When our bodies are deficient in key nutrients we can become more lethargic, easily irritable, and tired; all resulting in an overall reduced mood. Therefore, to boost mental health we should aim to consume as many vitamins and minerals as possible, particularly from our diet. Common deficient vitamins and minerals include iron, all B-vitamins, folate, and selenium which can all be ingested through wholegrain cereals, animal proteins, leafy vegetables, nuts, and dairy products. Most importantly, stay hydrated! Sufficient fluid consumption will help to concentrate on daily tasks and think clearly. General guidelines recommend between 6-8 glasses of liquid per day and can be consumed through water, tea, coffee and/or fruit juices.

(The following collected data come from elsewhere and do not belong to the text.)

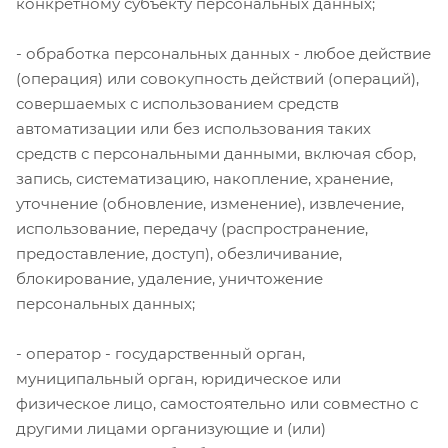
конкретному субъекту персональных данных;
- обработка персональных данных - любое действие
(операция) или совокупность действий (операций),
совершаемых с использованием средств
автоматизации или без использования таких
средств с персональными данными, включая сбор,
запись, систематизацию, накопление, хранение,
уточнение (обновление, изменение), извлечение,
использование, передачу (распространение,
предоставление, доступ), обезличивание,
блокирование, удаление, уничтожение
персональных данных;
- оператор - государственный орган,
муниципальный орган, юридическое или
физическое лицо, самостоятельно или совместно с
другими лицами организующие и (или)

- Snack foods can improve mental health, but do not over-indulge and form poor behaviours.
- Healthy foods can decrease anxious feelings – fruits, vegetables, nuts, meats.

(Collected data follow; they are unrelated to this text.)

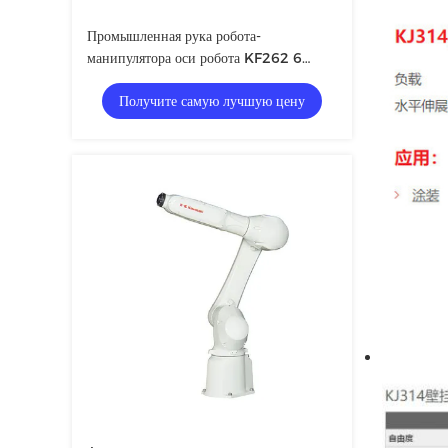
Промышленная рука робота-
манипулятора оси робота KF262 6
Кавасаки автоматическая управляя
Получите самую лучшую цену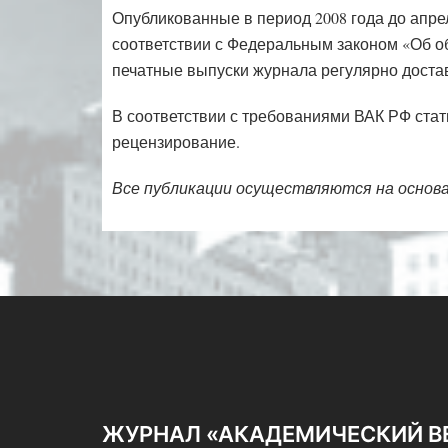
Опубликованные в период 2008 года до апре
соответствии с Федеральным законом «Об об
печатные выпуски журнала регулярно доста
В соответствии с требованиями ВАК РФ стат
рецензирование.
Все публикации осуществляются на основа
ЖУРНАЛ «АКАДЕМИЧЕСКИЙ В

- Ensure you get all vitamins and minerals – leafy, green vegetables, dairy, cereals.
- Stay hydrated!
Stir-fry with broccoli and brown rice recipe
2 servings (436 kcal, 11 g fat, 2 g saturates, 58 g carbohydrates, 16 g sugars, 6 g fibre, 24 g protein, 2 g salt per serving)
200g trimmed broccoli florets (approximately 6) halved
150g chicken breasts diced (or similar vegetarian product)

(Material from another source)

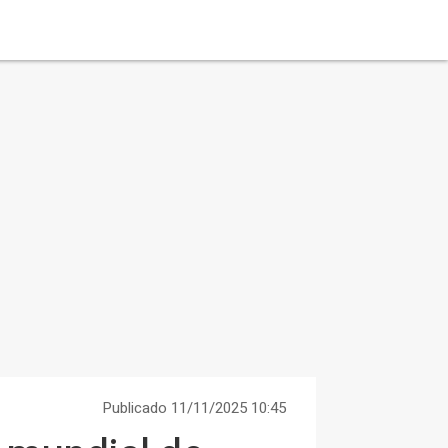
Publicado 11/11/2025 10:45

15g ginger, cut into shreds
2 garlic cloves, cut into shreds
1 red onion, sliced
1 roasted red pepper, cut into cubes
2 tsp olive oil
1 tsp mild chilli powder
1 tbsp reduced-salt soy sauce
1 tbsp honey
250g pack cooked brown rice
In a pan, pour boiling water over the broccoli and boil for 4 minutes.
Heat the olive oil in a non-stick wok and stir-fry the ginger, garlic, and onion for 2 minutes.
Add the mild chilli powder and stir briefly.
Add the chicken (or equivalent) and stir-fry for 2 more minutes.
Drain the broccoli and reserve the water.
Tip the broccoli into the wok with the soy sauce, honey, red pepper, and 4 tbsp broccoli water, then cook until heated through.
Meanwhile, heat the rice following the pack instructions and serve alongside stir-fry when cooked.